Daftar Isi
Katanya, ikhlas itu gampang. Katanya, waktu bakal nyembuhin semuanya. Katanya, tinggal lupain dan lanjut aja. Tapi, siapa yang pernah benar-benar ngerasain, tahu kalau semua itu cuma omong kosong. Ada luka yang nggak bisa sembuh cuma karena waktu, ada kehilangan yang nggak bisa diganti cuma karena yang baru.
Ini cerita tentang seseorang yang berusaha ikhlas, tapi nggak pernah benar-benar bisa. Tentang seseorang yang tahu harus melepaskan, tapi hatinya masih keras kepala. Kalau kamu pernah ada di titik ini, mungkin kamu bakal ngerti.
Sulitnya Ikhlas
Jejak yang Tak Terhapus
Hujan baru saja reda. Aroma tanah basah masih menguar di udara, bercampur dengan wangi kopi dari kedai kecil di pinggir jalan. Renatra duduk di meja dekat jendela, menatap kosong ke luar. Lampu jalanan berpendar di atas trotoar basah, menciptakan pantulan yang tampak bergetar di atas aspal.
Di tangannya, ponsel masih terbuka pada satu foto yang sama—Lara.
Bibirnya tersenyum kecil, hambar. Ia sudah menghapus banyak hal tentang gadis itu, tapi entah kenapa, ada satu foto yang selalu gagal ia hapus. Jari-jarinya mengusap layar, menyusuri wajah yang dulu setiap hari ia lihat dari dekat.
“Ren.”
Suara itu menginterupsi lamunannya. Seorang pria bertubuh tinggi menjatuhkan diri ke kursi di seberangnya. Raka, sahabatnya sejak SMA, menatap Renatra dengan tatapan yang sudah sangat dikenalnya—tatapan penuh rasa iba yang menyebalkan.
“Kamu masih lihat-lihat itu?” tanya Raka tanpa basa-basi.
Renatra tidak menjawab. Ia menyimpan ponsel ke dalam saku jaketnya, seolah dengan begitu, pertanyaan Raka juga bisa diabaikan.
Raka mendesah pelan. “Serius, Ren. Udah berapa bulan? Kenapa kamu masih kayak gini?”
Renatra mengambil cangkir kopinya, memutarnya di tangan tanpa niat meminumnya. “Kamu pikir gampang?”
“Gampang atau nggak, tetap harus kamu lakuin.”
Renatra tersenyum miring. “Kamu ngomong kayak orang yang tahu rasanya kehilangan.”

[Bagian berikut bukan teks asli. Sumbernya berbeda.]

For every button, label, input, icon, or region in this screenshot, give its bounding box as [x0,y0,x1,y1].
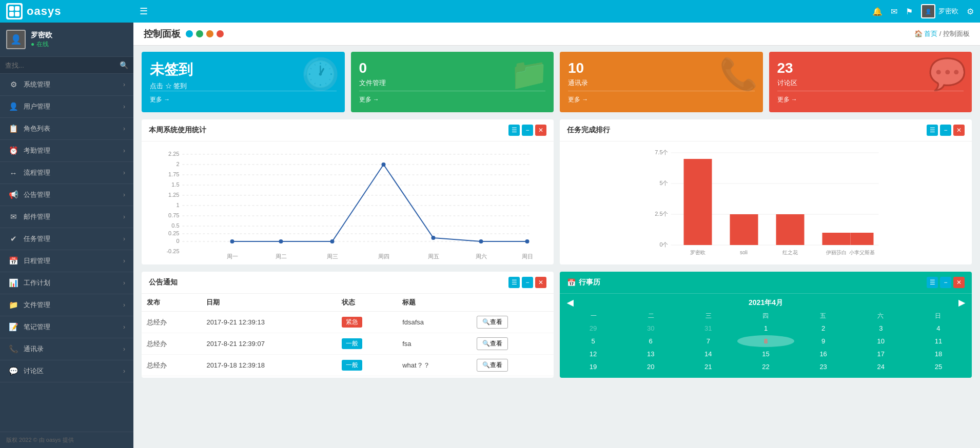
view-button[interactable]: 🔍查看 [477,337,508,350]
sidebar-item-system[interactable]: ⚙系统管理 › [0,74,133,96]
calendar-day[interactable]: 11 [910,335,967,347]
calendar-minimize-btn[interactable]: − [940,277,951,288]
line-chart-area: 2.25 2 1.75 1.5 1.25 1 0.75 0.5 0.25 0 - [147,147,548,259]
calendar-controls: ☰ − ✕ [927,277,965,288]
calendar-day[interactable]: 16 [795,348,852,360]
stat-cards: 未签到 点击 ☆ 签到 🕐 更多 → 0 文件管理 📁 [142,52,972,112]
calendar-day[interactable]: 23 [795,361,852,373]
calendar-day[interactable]: 20 [622,361,679,373]
weekday: 一 [565,312,622,320]
folder-bg-icon: 📁 [510,56,548,92]
calendar-day[interactable]: 10 [853,335,909,347]
stat-card-forum[interactable]: 23 讨论区 💬 更多 → [769,52,972,112]
sidebar-item-schedule[interactable]: 📅日程管理 › [0,250,133,272]
calendar-day[interactable]: 7 [680,335,736,347]
sidebar: 👤 罗密欧 ● 在线 🔍 ⚙系统管理 › 👤用户管理 › 📋角色列表 › [0,23,133,448]
stat-card-contacts[interactable]: 10 通讯录 📞 更多 → [560,52,763,112]
sidebar-item-forum[interactable]: 💬讨论区 › [0,360,133,382]
prev-month-btn[interactable]: ◀ [567,298,573,308]
sidebar-item-contacts[interactable]: 📞通讯录 › [0,338,133,360]
search-icon[interactable]: 🔍 [120,61,128,69]
task-panel-close-btn[interactable]: ✕ [953,125,965,136]
sidebar-item-tasks[interactable]: ✔任务管理 › [0,228,133,250]
calendar-day[interactable]: 2 [795,322,852,334]
notification-icon[interactable]: 🔔 [872,7,883,16]
calendar-title-area: 📅 行事历 [567,278,600,287]
calendar-day[interactable]: 1 [737,322,794,334]
calendar-day[interactable]: 17 [853,348,909,360]
calendar-day[interactable]: 6 [622,335,679,347]
calendar-day[interactable]: 14 [680,348,736,360]
title-dots [186,30,224,37]
view-button[interactable]: 🔍查看 [477,316,508,329]
chevron-right-icon: › [123,323,125,331]
sidebar-item-files[interactable]: 📁文件管理 › [0,294,133,316]
card-label-forum: 讨论区 [777,78,797,88]
panel-close-btn[interactable]: ✕ [535,125,546,136]
calendar-icon: 📅 [8,256,18,266]
flag-icon[interactable]: ⚑ [906,7,913,16]
sidebar-item-roles[interactable]: 📋角色列表 › [0,118,133,140]
calendar-day[interactable]: 12 [565,348,621,360]
settings-icon[interactable]: ⚙ [967,7,974,16]
sidebar-nav: ⚙系统管理 › 👤用户管理 › 📋角色列表 › ⏰考勤管理 › ↔流程管理 › … [0,74,133,432]
header-user[interactable]: 👤 罗密欧 [921,4,958,18]
mail-icon[interactable]: ✉ [891,7,897,16]
task-panel-minimize-btn[interactable]: − [940,125,951,136]
calendar-day[interactable]: 5 [565,335,621,347]
stat-card-files[interactable]: 0 文件管理 📁 更多 → [351,52,554,112]
calendar-day[interactable]: 31 [680,322,736,334]
sidebar-item-notice[interactable]: 📢公告管理 › [0,184,133,206]
svg-text:红之花: 红之花 [782,250,798,255]
notice-minimize-btn[interactable]: − [522,277,533,288]
sidebar-item-workflow[interactable]: ↔流程管理 › [0,162,133,184]
col-publisher: 发布 [142,294,201,312]
calendar-day[interactable]: 21 [680,361,736,373]
sidebar-item-attendance[interactable]: ⏰考勤管理 › [0,140,133,162]
calendar-day[interactable]: 19 [565,361,621,373]
charts-row: 本周系统使用统计 ☰ − ✕ 2.25 2 [142,119,972,264]
next-month-btn[interactable]: ▶ [958,298,965,308]
svg-text:1.25: 1.25 [168,192,179,198]
stat-card-checkin[interactable]: 未签到 点击 ☆ 签到 🕐 更多 → [142,52,345,112]
search-input[interactable] [5,62,120,69]
calendar-day[interactable]: 15 [737,348,794,360]
task-chart-title: 任务完成排行 [567,126,610,135]
calendar-day[interactable]: 3 [853,322,909,334]
svg-text:罗密欧: 罗密欧 [690,250,705,255]
card-number-checkin: 未签到 [150,60,193,79]
folder-icon: 📁 [8,300,18,310]
calendar-grid: 一 二 三 四 五 六 日 29 30 31 [560,312,972,378]
panel-menu-btn[interactable]: ☰ [508,125,520,136]
notice-body: 发布 日期 状态 标题 总经办 2017-9-21 1 [142,294,554,376]
task-panel-menu-btn[interactable]: ☰ [927,125,938,136]
breadcrumb-home[interactable]: 首页 [924,30,937,37]
svg-text:soli: soli [740,250,748,255]
sidebar-item-mail[interactable]: ✉邮件管理 › [0,206,133,228]
calendar-day[interactable]: 30 [622,322,679,334]
svg-point-39 [525,239,530,243]
sidebar-item-users[interactable]: 👤用户管理 › [0,96,133,118]
chevron-right-icon: › [123,279,125,287]
calendar-day[interactable]: 22 [737,361,794,373]
notice-close-btn[interactable]: ✕ [535,277,546,288]
calendar-today[interactable]: 8 [737,335,794,347]
calendar-day[interactable]: 29 [565,322,621,334]
calendar-day[interactable]: 24 [853,361,909,373]
calendar-day[interactable]: 4 [910,322,967,334]
svg-rect-4 [15,12,19,16]
sidebar-item-workplan[interactable]: 📊工作计划 › [0,272,133,294]
panel-minimize-btn[interactable]: − [522,125,533,136]
sidebar-item-notes[interactable]: 📝笔记管理 › [0,316,133,338]
calendar-day[interactable]: 13 [622,348,679,360]
calendar-day[interactable]: 25 [910,361,967,373]
menu-toggle-icon[interactable]: ☰ [140,6,148,17]
calendar-icon: 📅 [567,278,576,287]
notice-menu-btn[interactable]: ☰ [508,277,520,288]
calendar-day[interactable]: 9 [795,335,852,347]
dot-red [217,30,224,37]
calendar-day[interactable]: 18 [910,348,967,360]
calendar-close-btn[interactable]: ✕ [953,277,965,288]
calendar-menu-btn[interactable]: ☰ [927,277,938,288]
view-button[interactable]: 🔍查看 [477,359,508,372]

“Karena aku tahu,” sahut Raka cepat. “Aku juga pernah ada di posisi kamu. Bedanya, aku sadar kalau dunia nggak bakal nunggu aku buat selesai bersedih.”
Renatra diam.
Raka menghela napas, lalu bersandar. “Kamu masih berharap dia balik, ya?”

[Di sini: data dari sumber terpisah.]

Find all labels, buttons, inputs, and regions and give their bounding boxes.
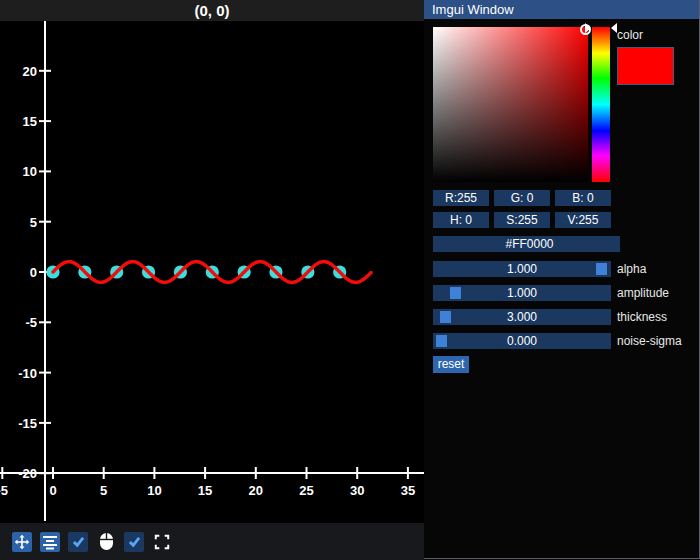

Pertanyaan itu membuat udara di antara mereka terasa lebih berat. Renatra menelan ludah. Jawaban yang seharusnya keluar dengan mudah justru tersangkut di tenggorokannya.
“Aku nggak tahu,” gumamnya akhirnya. “Aku cuma… nggak ngerti kenapa ini susah banget buat aku.”
“Kamu masih nyimpen dia di kepala kamu, Ren. Semua hal yang udah kamu lewatin sama dia, masih kamu pelihara di otak kamu kayak harta karun. Itu kenapa susah.”
Renatra mendengus pelan. “Aku nggak mau denger teori psikologi dari kamu.”
“Ya udah, nggak usah denger. Tapi coba pikirin, kenapa kamu masih kayak gini?”
Renatra terdiam.
Ia tidak bisa menjawab. Karena yang Raka bilang benar. Ia menyimpan semuanya. Setiap tawa, setiap sentuhan, setiap kata-kata kecil yang dulu terasa remeh tapi sekarang justru menghantui.
Malam itu, Renatra kembali ke apartemennya yang sepi. Ia melepas jaket dan melemparkannya ke sofa, lalu berjalan menuju rak kecil di sudut kamar. Tangannya terulur, mengambil sebuah kotak kayu kecil yang sudah berbulan-bulan tidak ia sentuh.
Ia membuka kotak itu, dan di dalamnya—seperti yang sudah ia duga—semua jejak Lara masih ada.
Sebuah gelang rajut warna biru yang pernah dibuatkan Lara untuknya. Tiket konser pertama mereka. Kertas kecil dengan tulisan tangan Lara yang berbunyi: “Kamu nyebelin, tapi aku suka.”
Renatra menutup matanya.
Orang-orang bilang kenangan seharusnya jadi sesuatu yang manis. Tapi bagi Renatra, kenangan terasa seperti luka yang terus terbuka.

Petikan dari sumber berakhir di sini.